» Work to complete
The answer must be every line of the records below that contains the word "antenna".

Recorded data
▶
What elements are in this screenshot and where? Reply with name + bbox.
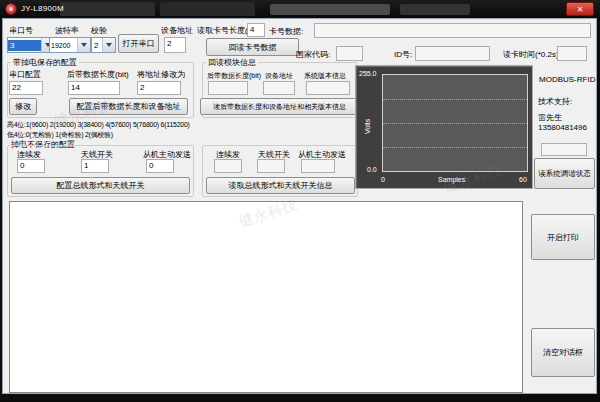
titlebar: JY-L8900M ✕	[0, 0, 600, 18]
data-len-label: 后带数据长度(bit)	[67, 69, 129, 80]
read-datalen-addr-version-button[interactable]: 读后带数据长度和设备地址和相关版本信息	[200, 98, 359, 115]
status-field[interactable]	[541, 143, 587, 156]
main-window: 串口号 3 波特率 19200 校验 2 打开串口 设备地址 2 读取卡号长度(…	[2, 18, 597, 394]
background-window-artifact	[400, 4, 470, 15]
rb-data-len-label: 后带数据长度(bit)	[207, 71, 261, 81]
config-bus-antenna-button[interactable]: 配置总线形式和天线开关	[11, 177, 190, 194]
device-addr-field[interactable]: 2	[164, 37, 186, 53]
baud-note-line1: 高4位:1(9600) 2(19200) 3(38400) 4(57600) 5…	[7, 120, 190, 130]
read-time-label: 读卡时间(*0.2s):	[503, 49, 561, 60]
screen: JY-L8900M ✕ 串口号 3 波特率 19200 校验 2 打开串口 设备…	[0, 0, 600, 402]
close-button[interactable]: ✕	[566, 2, 594, 16]
country-code-label: 国家代码:	[296, 49, 330, 60]
antenna-field[interactable]: 1	[81, 159, 109, 173]
x-axis-min-tick: 0	[381, 176, 385, 183]
country-code-field[interactable]	[336, 46, 363, 61]
new-addr-label: 将地址修改为	[137, 69, 185, 80]
id-field[interactable]	[415, 46, 490, 61]
plot-area	[382, 74, 528, 172]
readback-info-title: 回读模块信息	[206, 57, 258, 68]
baud-value: 19200	[50, 41, 77, 50]
chevron-down-icon[interactable]	[102, 38, 115, 52]
card-data-field[interactable]	[314, 23, 591, 38]
serial-port-value: 3	[8, 40, 41, 51]
open-serial-button[interactable]: 打开串口	[118, 34, 159, 53]
data-len-field[interactable]: 14	[68, 81, 120, 95]
log-area[interactable]	[9, 201, 523, 393]
persist-config-title: 带掉电保存的配置	[11, 57, 79, 68]
baud-label: 波特率	[55, 25, 79, 36]
device-addr-label: 设备地址	[161, 25, 193, 36]
serial-config-field[interactable]: 22	[9, 81, 43, 95]
read-len-field[interactable]: 4	[247, 23, 265, 37]
parity-label: 校验	[91, 25, 107, 36]
parity-value: 2	[92, 40, 102, 51]
support-label: 技术支持:	[538, 96, 572, 107]
id-label: ID号:	[394, 49, 412, 60]
rb-cont-send-field[interactable]	[214, 159, 242, 173]
serial-config-label: 串口配置	[9, 69, 41, 80]
rb-version-field[interactable]	[306, 81, 350, 95]
contact-name: 雷先生	[538, 112, 562, 123]
y-axis-label: Volts	[364, 119, 371, 134]
new-addr-field[interactable]: 2	[137, 81, 181, 95]
read-bus-antenna-button[interactable]: 读取总线形式和天线开关信息	[206, 177, 355, 194]
background-window-addressbar	[270, 4, 390, 15]
readback-card-button[interactable]: 回读卡号数据	[206, 38, 299, 56]
rb-device-addr-label: 设备地址	[265, 71, 293, 81]
y-axis-max-tick: 255.0	[359, 70, 377, 77]
rb-slave-send-field[interactable]	[301, 159, 335, 173]
rb-antenna-field[interactable]	[257, 159, 285, 173]
x-axis-max-tick: 60	[519, 176, 527, 183]
gridline	[383, 147, 527, 148]
read-system-status-button[interactable]: 读系统调谐状态	[534, 158, 595, 189]
contact-phone: 13580481496	[538, 123, 587, 132]
app-icon	[5, 3, 17, 15]
cont-send-field[interactable]: 0	[17, 159, 45, 173]
window-title: JY-L8900M	[21, 4, 64, 13]
voltage-chart: 255.0 0.0 Volts 0 Samples 60	[355, 65, 533, 189]
read-time-field[interactable]	[557, 46, 587, 61]
rb-version-label: 系统版本信息	[304, 71, 346, 81]
card-data-label: 卡号数据:	[269, 26, 303, 37]
gridline	[383, 99, 527, 100]
parity-combo[interactable]: 2	[91, 37, 116, 53]
serial-port-combo[interactable]: 3	[7, 37, 55, 53]
chevron-down-icon[interactable]	[77, 38, 90, 52]
x-axis-label: Samples	[438, 176, 465, 183]
baud-combo[interactable]: 19200	[49, 37, 91, 53]
serial-port-label: 串口号	[9, 25, 33, 36]
rb-data-len-field[interactable]	[208, 81, 248, 95]
background-window-tab	[160, 2, 255, 16]
y-axis-min-tick: 0.0	[367, 166, 377, 173]
slave-send-field[interactable]: 0	[146, 159, 174, 173]
config-datalen-addr-button[interactable]: 配置后带数据长度和设备地址	[69, 98, 188, 115]
modify-button[interactable]: 修改	[9, 98, 37, 115]
product-name: MODBUS-RFID	[539, 75, 595, 84]
gridline	[383, 123, 527, 124]
rb-device-addr-field[interactable]	[263, 81, 295, 95]
background-window-tab	[60, 2, 155, 16]
print-button[interactable]: 开启打印	[531, 214, 595, 260]
clear-dialog-button[interactable]: 清空对话框	[531, 328, 595, 377]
◀
» Exercise solution
config-bus-antenna-button[interactable]: 配置总线形式和天线开关	[11, 177, 190, 194]
antenna-field[interactable]: 1	[81, 159, 109, 173]
read-bus-antenna-button[interactable]: 读取总线形式和天线开关信息	[206, 177, 355, 194]
rb-antenna-field[interactable]	[257, 159, 285, 173]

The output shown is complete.